At the General Synod earlier this year, which resembles something like an ecclesiastical version of a parliamentary gathering, the church voted by a landslide in favour of redress for survivors, following an emotional and heated session on historic abuse. Survivors themselves have called on the insurer to pay into any scheme.

Perhaps worryingly for Ecclesiastical, Archdeacon Julie Conalty of Tonbridge within Rochester, said during proceedings: “Surely we have the capacity to do justly, to act mercifully and even to be generous. Surely we have the capacity to question our insurers about their practices and indeed our lawyers. It occurred to me that actually we can change insurers if we don’t think their methods are ethical. I change my electricity supplier.”

Ecclesiastical is not the only insurer to face criticism for how it has handled abuse claims. I have previously written about RSA and Zurich facing the music. The Association of British Insurers has itself come around to considering changes to limitation rules and participated in hearings earlier this year.

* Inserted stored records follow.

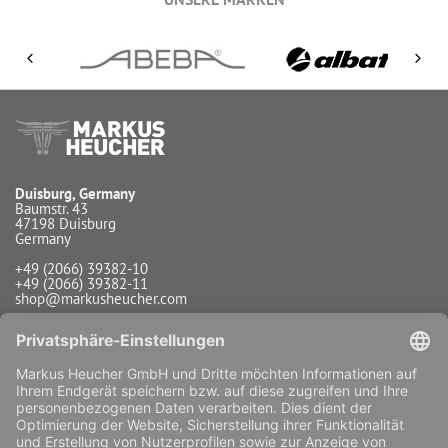
Duisburg, Germany
Baumstr. 43
47198 Duisburg
Germany
+49 (2066) 39382-10
+49 (2066) 39382-11
shop@markusheucher.com
Info / Service
Zahlungsarten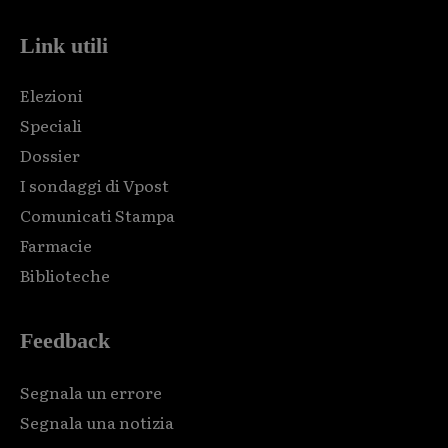
Link utili
Elezioni
Speciali
Dossier
I sondaggi di Vpost
Comunicati Stampa
Farmacie
Biblioteche
Feedback
Segnala un errore
Segnala una notizia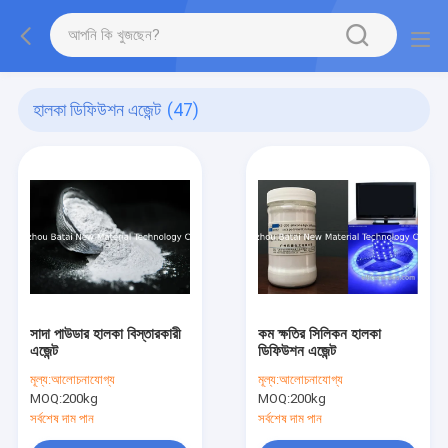
হালকা ডিফিউশন এজেন্ট
(47)
সাদা পাউডার হালকা বিস্তারকারী
কম ক্ষতির সিলিকন হালকা
এজেন্ট
ডিফিউশন এজেন্ট
মূল্য:
আলোচনাযোগ্য
মূল্য:
আলোচনাযোগ্য
MOQ:
200kg
MOQ:
200kg
সর্বশেষ দাম পান
সর্বশেষ দাম পান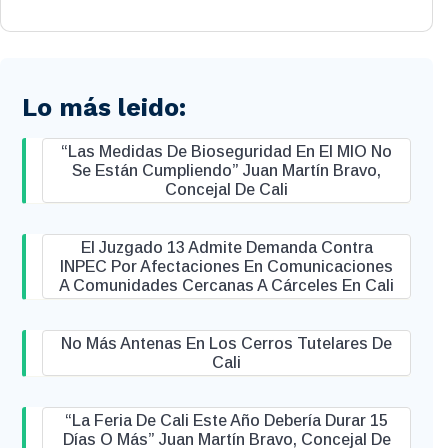
Lo más leido:
“Las Medidas De Bioseguridad En El MIO No
Se Están Cumpliendo” Juan Martín Bravo,
Concejal De Cali
El Juzgado 13 Admite Demanda Contra
INPEC Por Afectaciones En Comunicaciones
A Comunidades Cercanas A Cárceles En Cali
No Más Antenas En Los Cerros Tutelares De
Cali
“La Feria De Cali Este Año Debería Durar 15
Días O Más” Juan Martín Bravo, Concejal De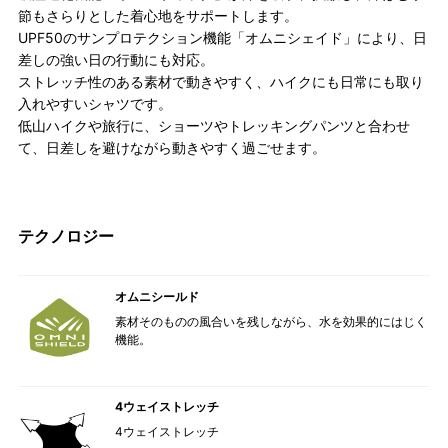
節もさらりとした着心地をサポートします。
UPF50のサンプロテクション機能「オムニシェイド」により、日
差しの強い日の行動にも対応。
ストレッチ性のある素材で動きやすく、ハイクにも日常にも取り
入れやすいシャツです。
低山ハイクや旅行に、ショーツやトレッキングパンツと合わせ
て、日差しを避けながら動きやすく過ごせます。
テクノロジー
オムニシールド
素材そのものの風合いを残しながら、水を効果的にはじく
機能。
4ウェイストレッチ
4ウェイストレッチ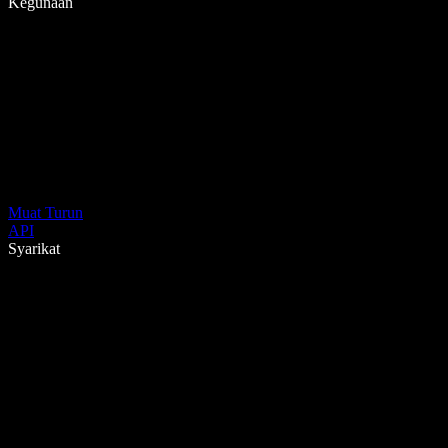
Kegunaan
Muat Turun
API
Syarikat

Last September IICSA slammed the ‘hostile, baffling, frustrating and futile’ civil and criminal claims processes, recommending a raft of reforms.

The particular issue with Ecclesiastical is that it is the only one that has tried to hold itself above the parapet – frequently touting its 2016 guiding principles as a marker of its own good behaviour (“I am delighted that these efforts have led to recognition on a wide front,” Hews says in his CEO statement) – before the rug was pulled from under it.

In its closing submission to IICSA the insurer said it had learnt from previous claims where correspondence was not “sufficiently sensitive” to a claimant’s position. It claimed it had acted not just to protect its good name but to dispel any impression of its claims handling which might dissuade any other victims. One wonders if it has learnt from this at all?

And if EIO’s position from this response is that … “apologies can generally be given without prejudicing the customers insurance position” why isn’t it making a bigger show of remorse?

Because if Ecclesiastical wants its brand to live up to its name and make amends, the management should think about how and where they try to make peace with the past – and consider what the insurer can do to help the survivors it has, in Hews’ own words, put through a “difficult and painful process.”